◆ Required action:
Pull out every line below that contains the word "pour".

● ● ●

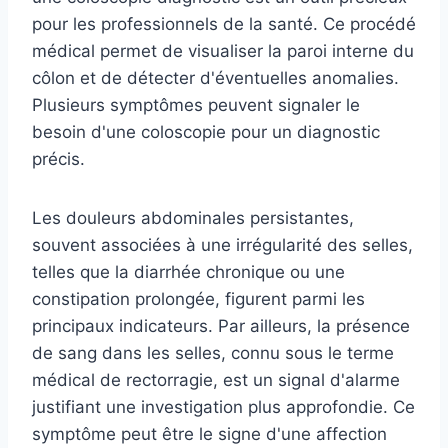
pour les professionnels de la santé. Ce procédé
médical permet de visualiser la paroi interne du
côlon et de détecter d'éventuelles anomalies.
Plusieurs symptômes peuvent signaler le
besoin d'une coloscopie pour un diagnostic
précis.
Les douleurs abdominales persistantes,
souvent associées à une irrégularité des selles,
telles que la diarrhée chronique ou une
constipation prolongée, figurent parmi les
principaux indicateurs. Par ailleurs, la présence
de sang dans les selles, connu sous le terme
médical de rectorragie, est un signal d'alarme
justifiant une investigation plus approfondie. Ce
symptôme peut être le signe d'une affection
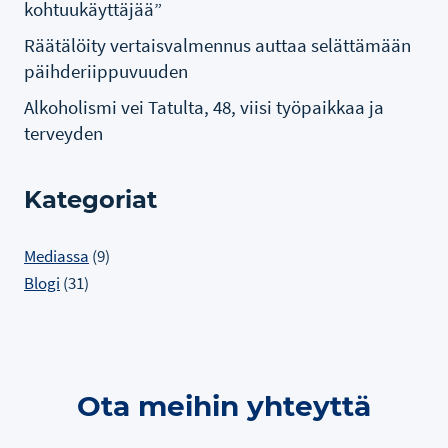
kohtuukäyttäjää”
Räätälöity vertaisvalmennus auttaa selättämään
päihderiippuvuuden
Alkoholismi vei Tatulta, 48, viisi työpaikkaa ja
terveyden
Kategoriat
Mediassa
(9)
Blogi
(31)
Ota meihin yhteyttä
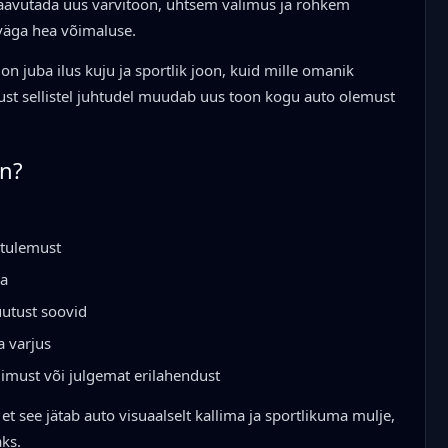
n saavutada uus värvitoon, ühtsem välimus ja rohkem
 väga hea võimaluse.
 on juba ilus kuju ja sportlik joon, kuid mille omanik
Just sellistel juhtudel muudab uus toon kogu auto olemust
on?
pptulemust
ga
uutust soovid
a varjus
imust või julgemat erilahendust
 et see jätab auto visuaalselt kallima ja sportlikuma mulje,
aks.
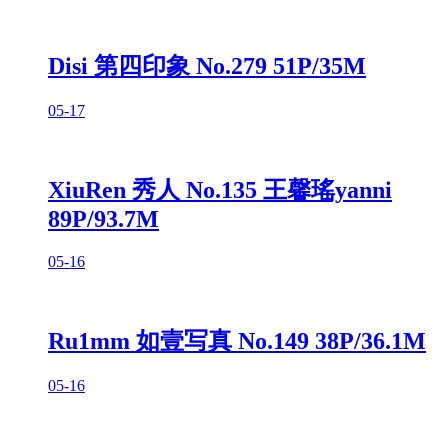
Disi 第四印象 No.279 51P/35M
05-17
XiuRen 秀人 No.135 王馨瑤yanni
89P/93.7M
05-16
Ru1mm 如壹写真 No.149 38P/36.1M
05-16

● ● ●

◆ Task answer:
pour les professionnels de la santé. Ce procédé
besoin d'une coloscopie pour un diagnostic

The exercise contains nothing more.